▶ [What the task asks] For the listing below, count the lines that contain "nach" and report only the number.
*** Opening of Material supplied ***
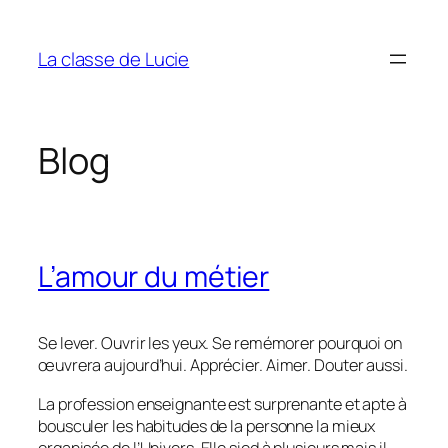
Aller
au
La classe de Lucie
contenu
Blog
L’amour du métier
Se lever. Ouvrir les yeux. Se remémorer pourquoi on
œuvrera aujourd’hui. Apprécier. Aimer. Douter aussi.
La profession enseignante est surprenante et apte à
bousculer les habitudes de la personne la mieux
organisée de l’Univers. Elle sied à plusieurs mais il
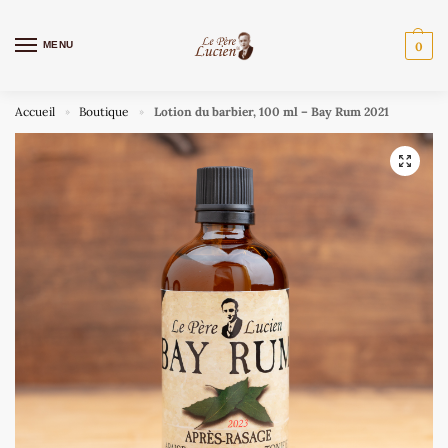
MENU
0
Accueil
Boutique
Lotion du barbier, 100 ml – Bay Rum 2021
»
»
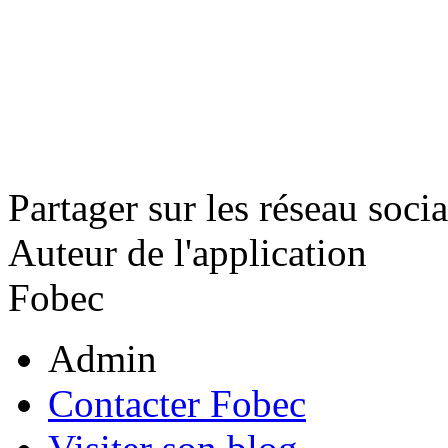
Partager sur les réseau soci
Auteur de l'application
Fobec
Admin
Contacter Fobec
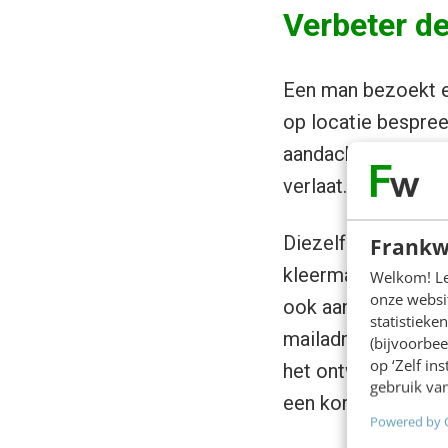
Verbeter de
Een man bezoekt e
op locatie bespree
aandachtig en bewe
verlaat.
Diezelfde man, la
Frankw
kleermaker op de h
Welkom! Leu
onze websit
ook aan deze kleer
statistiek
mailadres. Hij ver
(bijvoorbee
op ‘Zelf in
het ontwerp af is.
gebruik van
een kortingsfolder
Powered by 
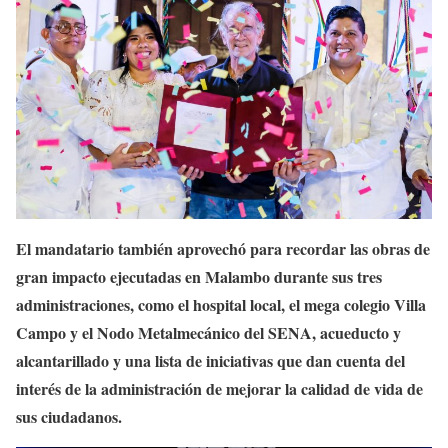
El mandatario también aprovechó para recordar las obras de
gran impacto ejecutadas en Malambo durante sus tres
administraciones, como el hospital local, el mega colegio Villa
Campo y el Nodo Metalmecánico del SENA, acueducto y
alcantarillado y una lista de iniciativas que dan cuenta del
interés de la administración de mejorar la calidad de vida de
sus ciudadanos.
*** Close of Material supplied ***
*** Opening of Material supplied ***
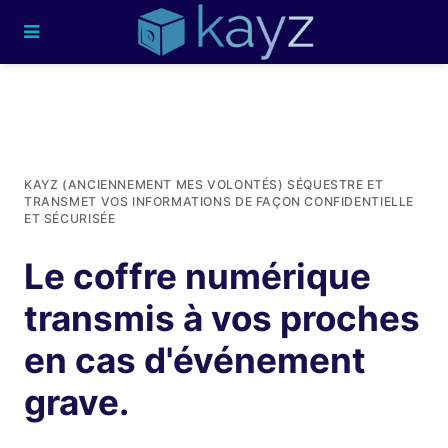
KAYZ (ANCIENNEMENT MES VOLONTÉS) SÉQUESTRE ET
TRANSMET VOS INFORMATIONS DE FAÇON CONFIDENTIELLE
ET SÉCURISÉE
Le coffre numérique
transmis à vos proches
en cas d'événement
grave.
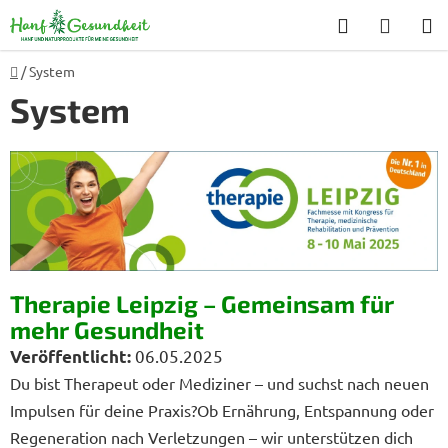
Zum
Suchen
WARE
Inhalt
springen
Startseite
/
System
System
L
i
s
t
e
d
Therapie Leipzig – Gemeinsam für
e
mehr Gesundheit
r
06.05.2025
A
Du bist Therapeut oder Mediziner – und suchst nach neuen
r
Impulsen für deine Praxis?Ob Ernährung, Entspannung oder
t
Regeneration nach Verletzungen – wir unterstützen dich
*** Close of Material supplied ***
*** Opening of Material supplied ***
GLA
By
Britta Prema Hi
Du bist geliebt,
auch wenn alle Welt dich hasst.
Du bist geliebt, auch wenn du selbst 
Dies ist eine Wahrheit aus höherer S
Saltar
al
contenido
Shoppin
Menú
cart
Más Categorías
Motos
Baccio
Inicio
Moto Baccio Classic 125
*** Close of Material supplied ***
▶ [Solution for this exercise] 2